The base technique is the same as a direct or straight passement. Vault by kicking up the outside leg and tucking the inside leg. The difference when progressing to this vault is that you swap your hands as you pass over the obstacle. If vaulting from the right side of the body, your right hand initially makes contact with the obstacle and changes to your left as you pass over it.
The advantage of kicking up the outside leg as opposed to the inside leg for this vault
is greater control. The hips end up pointing in the direction you wish to go, rather than the opposite direction of your trajectory. You can guide your body’s direction with your hips, so having them pointing in your direction of travel is beneficial.
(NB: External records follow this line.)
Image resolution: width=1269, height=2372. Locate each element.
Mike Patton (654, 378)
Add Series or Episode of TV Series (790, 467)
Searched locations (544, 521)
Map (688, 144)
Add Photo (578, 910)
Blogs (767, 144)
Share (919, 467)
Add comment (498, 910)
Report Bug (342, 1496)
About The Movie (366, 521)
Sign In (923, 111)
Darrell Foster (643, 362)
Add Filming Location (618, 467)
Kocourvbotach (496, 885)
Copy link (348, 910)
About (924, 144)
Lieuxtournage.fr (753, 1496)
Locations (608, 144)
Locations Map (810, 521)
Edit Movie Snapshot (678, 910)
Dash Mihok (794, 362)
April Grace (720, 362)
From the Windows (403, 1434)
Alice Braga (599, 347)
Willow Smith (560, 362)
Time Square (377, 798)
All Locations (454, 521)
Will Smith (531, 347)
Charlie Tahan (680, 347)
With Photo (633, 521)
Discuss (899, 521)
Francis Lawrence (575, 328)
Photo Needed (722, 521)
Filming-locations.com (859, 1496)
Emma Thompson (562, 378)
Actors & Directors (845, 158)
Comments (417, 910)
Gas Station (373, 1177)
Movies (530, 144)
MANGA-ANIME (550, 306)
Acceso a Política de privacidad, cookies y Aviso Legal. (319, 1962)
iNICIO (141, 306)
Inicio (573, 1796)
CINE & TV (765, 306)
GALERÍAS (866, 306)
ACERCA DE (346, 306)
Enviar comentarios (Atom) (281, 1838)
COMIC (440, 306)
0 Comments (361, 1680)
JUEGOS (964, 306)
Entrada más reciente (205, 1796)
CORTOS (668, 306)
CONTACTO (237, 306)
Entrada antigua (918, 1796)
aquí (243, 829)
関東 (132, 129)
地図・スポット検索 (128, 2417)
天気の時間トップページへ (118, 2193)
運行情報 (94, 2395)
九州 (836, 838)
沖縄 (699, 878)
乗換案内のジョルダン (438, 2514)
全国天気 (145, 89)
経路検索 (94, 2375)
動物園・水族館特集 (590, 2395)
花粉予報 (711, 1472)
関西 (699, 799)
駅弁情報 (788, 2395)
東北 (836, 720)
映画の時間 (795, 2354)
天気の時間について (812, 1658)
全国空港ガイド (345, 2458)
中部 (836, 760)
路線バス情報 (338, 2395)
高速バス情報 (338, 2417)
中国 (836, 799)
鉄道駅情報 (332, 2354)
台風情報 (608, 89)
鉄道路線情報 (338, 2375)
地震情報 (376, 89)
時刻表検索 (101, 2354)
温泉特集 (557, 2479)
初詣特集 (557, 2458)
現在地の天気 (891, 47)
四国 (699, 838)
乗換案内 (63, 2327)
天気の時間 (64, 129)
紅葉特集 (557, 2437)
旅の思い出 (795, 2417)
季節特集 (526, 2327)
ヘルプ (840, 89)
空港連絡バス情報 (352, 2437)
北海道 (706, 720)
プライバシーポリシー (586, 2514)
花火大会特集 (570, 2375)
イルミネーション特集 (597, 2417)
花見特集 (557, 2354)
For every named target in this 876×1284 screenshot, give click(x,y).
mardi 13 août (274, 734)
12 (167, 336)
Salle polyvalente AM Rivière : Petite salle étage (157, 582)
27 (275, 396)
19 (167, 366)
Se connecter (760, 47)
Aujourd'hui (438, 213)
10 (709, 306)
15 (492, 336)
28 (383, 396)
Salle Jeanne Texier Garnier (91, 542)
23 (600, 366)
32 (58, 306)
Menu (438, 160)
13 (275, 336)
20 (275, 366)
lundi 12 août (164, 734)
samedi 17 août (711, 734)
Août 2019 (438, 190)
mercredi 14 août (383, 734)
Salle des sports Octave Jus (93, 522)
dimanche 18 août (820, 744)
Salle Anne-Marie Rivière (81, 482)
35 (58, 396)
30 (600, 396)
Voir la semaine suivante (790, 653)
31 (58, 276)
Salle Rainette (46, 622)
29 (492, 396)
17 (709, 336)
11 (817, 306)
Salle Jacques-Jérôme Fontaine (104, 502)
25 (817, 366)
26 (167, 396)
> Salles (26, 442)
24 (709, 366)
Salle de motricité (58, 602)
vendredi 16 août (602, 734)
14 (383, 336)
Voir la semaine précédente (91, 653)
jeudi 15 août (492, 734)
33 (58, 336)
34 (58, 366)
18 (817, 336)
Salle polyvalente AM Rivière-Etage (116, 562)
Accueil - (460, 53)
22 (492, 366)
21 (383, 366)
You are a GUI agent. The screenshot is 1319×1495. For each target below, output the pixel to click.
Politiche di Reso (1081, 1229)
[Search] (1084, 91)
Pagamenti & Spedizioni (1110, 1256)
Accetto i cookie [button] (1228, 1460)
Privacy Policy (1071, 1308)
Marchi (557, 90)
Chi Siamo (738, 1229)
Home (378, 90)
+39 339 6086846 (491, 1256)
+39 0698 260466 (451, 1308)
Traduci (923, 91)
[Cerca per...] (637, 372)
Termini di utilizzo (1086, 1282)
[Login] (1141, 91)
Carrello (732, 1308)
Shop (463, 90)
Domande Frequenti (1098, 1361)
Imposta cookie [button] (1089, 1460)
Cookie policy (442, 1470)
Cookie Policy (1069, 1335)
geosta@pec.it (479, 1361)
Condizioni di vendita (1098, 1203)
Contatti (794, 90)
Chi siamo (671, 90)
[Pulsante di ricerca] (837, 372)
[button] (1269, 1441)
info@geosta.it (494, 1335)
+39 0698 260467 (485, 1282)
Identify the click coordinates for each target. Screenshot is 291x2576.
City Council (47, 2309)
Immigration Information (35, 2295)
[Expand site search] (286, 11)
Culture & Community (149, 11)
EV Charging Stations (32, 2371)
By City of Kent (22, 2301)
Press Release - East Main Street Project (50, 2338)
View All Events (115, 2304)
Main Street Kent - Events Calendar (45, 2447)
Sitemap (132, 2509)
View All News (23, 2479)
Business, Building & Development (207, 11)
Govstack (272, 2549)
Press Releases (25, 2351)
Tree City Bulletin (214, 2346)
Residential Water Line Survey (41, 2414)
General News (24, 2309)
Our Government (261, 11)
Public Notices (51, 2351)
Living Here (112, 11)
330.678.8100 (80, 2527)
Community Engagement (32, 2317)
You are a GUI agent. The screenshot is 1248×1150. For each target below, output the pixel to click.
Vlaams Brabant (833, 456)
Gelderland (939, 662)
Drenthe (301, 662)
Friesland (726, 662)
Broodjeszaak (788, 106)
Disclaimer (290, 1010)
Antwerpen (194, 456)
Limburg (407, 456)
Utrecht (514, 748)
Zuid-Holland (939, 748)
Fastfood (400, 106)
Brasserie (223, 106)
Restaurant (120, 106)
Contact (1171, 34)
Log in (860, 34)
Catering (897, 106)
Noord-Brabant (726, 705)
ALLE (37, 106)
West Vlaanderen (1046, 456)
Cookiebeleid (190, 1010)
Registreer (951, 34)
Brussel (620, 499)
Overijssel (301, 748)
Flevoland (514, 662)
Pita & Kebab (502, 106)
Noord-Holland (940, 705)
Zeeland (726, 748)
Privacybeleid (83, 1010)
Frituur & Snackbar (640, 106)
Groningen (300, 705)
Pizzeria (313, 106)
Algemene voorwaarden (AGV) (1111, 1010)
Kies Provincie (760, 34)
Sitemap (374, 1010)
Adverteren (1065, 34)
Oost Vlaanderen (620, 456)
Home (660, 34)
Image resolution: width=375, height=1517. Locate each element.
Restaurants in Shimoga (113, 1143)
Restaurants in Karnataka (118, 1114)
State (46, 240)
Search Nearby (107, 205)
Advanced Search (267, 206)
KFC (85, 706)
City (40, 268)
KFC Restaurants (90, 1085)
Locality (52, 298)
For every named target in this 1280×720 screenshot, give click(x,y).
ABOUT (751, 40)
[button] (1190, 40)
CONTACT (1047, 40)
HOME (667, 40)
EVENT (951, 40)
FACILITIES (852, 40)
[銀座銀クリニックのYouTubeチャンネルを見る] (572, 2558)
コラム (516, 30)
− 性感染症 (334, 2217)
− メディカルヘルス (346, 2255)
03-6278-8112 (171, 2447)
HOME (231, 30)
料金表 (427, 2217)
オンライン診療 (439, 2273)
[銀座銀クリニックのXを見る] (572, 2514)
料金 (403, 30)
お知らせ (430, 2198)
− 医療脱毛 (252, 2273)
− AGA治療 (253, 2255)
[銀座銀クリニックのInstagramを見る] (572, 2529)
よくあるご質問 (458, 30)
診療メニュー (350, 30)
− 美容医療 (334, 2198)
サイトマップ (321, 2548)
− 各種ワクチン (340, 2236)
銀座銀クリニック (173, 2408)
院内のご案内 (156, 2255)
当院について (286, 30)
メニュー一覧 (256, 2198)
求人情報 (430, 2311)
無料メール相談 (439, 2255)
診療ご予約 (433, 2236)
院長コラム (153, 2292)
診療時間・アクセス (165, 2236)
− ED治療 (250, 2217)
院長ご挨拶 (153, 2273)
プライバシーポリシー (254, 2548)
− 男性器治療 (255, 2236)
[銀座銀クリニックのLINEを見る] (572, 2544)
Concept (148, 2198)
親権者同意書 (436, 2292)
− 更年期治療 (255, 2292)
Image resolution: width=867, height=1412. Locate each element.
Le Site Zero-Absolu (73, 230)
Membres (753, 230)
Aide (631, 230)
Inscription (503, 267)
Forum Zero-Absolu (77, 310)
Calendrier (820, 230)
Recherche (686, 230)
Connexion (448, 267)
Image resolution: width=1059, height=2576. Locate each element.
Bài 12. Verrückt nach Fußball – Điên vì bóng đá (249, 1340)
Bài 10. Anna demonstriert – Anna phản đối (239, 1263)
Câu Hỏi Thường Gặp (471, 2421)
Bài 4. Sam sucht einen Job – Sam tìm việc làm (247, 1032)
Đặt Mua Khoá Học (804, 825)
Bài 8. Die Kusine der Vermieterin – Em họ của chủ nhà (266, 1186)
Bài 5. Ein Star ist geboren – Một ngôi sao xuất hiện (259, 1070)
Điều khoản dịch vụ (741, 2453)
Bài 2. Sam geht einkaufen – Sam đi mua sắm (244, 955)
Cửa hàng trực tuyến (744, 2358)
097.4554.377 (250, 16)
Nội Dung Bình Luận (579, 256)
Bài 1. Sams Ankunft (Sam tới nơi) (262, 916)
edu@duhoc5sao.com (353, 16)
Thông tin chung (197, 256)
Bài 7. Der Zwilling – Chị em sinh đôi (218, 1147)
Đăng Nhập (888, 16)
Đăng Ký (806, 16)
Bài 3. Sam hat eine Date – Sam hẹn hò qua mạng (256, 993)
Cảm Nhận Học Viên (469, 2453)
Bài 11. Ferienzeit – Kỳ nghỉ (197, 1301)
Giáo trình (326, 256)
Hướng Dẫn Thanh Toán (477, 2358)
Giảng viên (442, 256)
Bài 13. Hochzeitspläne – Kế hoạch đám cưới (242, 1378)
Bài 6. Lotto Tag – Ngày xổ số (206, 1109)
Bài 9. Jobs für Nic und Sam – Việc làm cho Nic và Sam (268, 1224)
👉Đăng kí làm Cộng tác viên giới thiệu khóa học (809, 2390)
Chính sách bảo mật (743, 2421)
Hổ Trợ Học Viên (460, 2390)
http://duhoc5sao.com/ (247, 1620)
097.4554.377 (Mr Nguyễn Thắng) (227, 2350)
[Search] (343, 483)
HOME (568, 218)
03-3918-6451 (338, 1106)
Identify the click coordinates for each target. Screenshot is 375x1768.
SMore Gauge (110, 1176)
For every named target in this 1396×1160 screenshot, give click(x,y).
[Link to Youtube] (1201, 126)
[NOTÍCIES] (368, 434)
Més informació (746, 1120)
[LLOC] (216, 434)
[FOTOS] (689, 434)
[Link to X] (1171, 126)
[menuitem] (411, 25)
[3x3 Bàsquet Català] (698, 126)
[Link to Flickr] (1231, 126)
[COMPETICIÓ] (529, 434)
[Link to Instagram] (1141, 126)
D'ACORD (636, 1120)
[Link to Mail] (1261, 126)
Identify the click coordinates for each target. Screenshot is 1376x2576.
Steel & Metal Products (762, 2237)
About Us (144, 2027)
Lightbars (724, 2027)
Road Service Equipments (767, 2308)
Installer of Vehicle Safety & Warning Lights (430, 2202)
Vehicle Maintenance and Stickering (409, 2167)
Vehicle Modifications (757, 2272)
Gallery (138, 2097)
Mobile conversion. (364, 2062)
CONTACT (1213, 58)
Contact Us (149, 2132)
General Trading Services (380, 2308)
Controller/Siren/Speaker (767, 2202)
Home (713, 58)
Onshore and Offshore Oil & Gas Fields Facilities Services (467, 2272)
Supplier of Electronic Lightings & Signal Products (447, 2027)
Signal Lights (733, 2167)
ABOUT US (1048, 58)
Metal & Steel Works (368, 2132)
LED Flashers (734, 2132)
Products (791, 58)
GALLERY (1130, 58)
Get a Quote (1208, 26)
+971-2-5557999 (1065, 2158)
In this example we are vaulting to the right. Change instructions to suit if coming from
> As you approach the obstacle jump from the right foot, kick the left foot up and across the obstacle, reach for the top of the obstacle with the right hand.
> As you start to get up and over the obstacle tuck the right leg under the body to avoid it clipping the obstacle.
> As you pass over the obstacle you need to level the hips out. Bring the backside parallel to the ground, as you do this the left hand will naturally drop down on to the obstacle, allowing you to control your exit on the other side.
> If you are not feeling confident with the handchange, place the outside leg on the obstacle to support yourself. As you gain confidence avoid using the foot for balance.
> As you exit the obstacle land on one leg and run out of the vault.
Many people have a natural tendency to kick up the inside leg rather than the outside
leg when attempting this vault. This is not ‘incorrect’, but through experimentation we have found the outside leg technique to allow more control and height to be gained from the vault in the long term. Try and learn both as they can both be applied in different situations.
Adding height and speed to the vault. Trying the vault on different surfaces; slippery and rough. Vault rails.